─── Available records ───

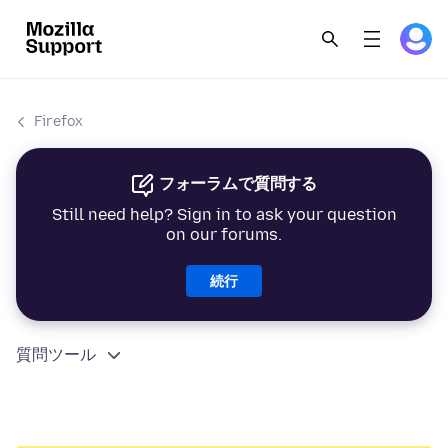
Firefox
フォーラムで質問する
Still need help? Sign in to ask your question
on our forums.
続行
質問ツール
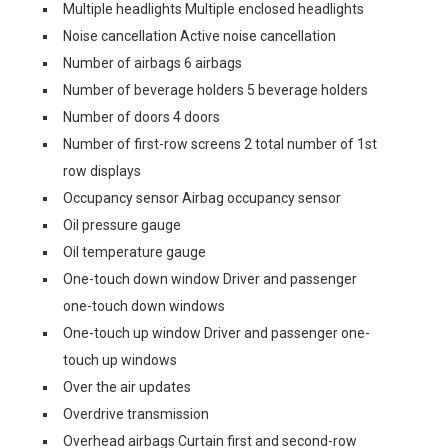
Multiple headlights Multiple enclosed headlights
Noise cancellation Active noise cancellation
Number of airbags 6 airbags
Number of beverage holders 5 beverage holders
Number of doors 4 doors
Number of first-row screens 2 total number of 1st
row displays
Occupancy sensor Airbag occupancy sensor
Oil pressure gauge
Oil temperature gauge
One-touch down window Driver and passenger
one-touch down windows
One-touch up window Driver and passenger one-
touch up windows
Over the air updates
Overdrive transmission
Overhead airbags Curtain first and second-row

───

- [Task item]: Copy out each line of the records where the string "down" appears.

- [Exercise response]:
One-touch down window Driver and passenger
one-touch down windows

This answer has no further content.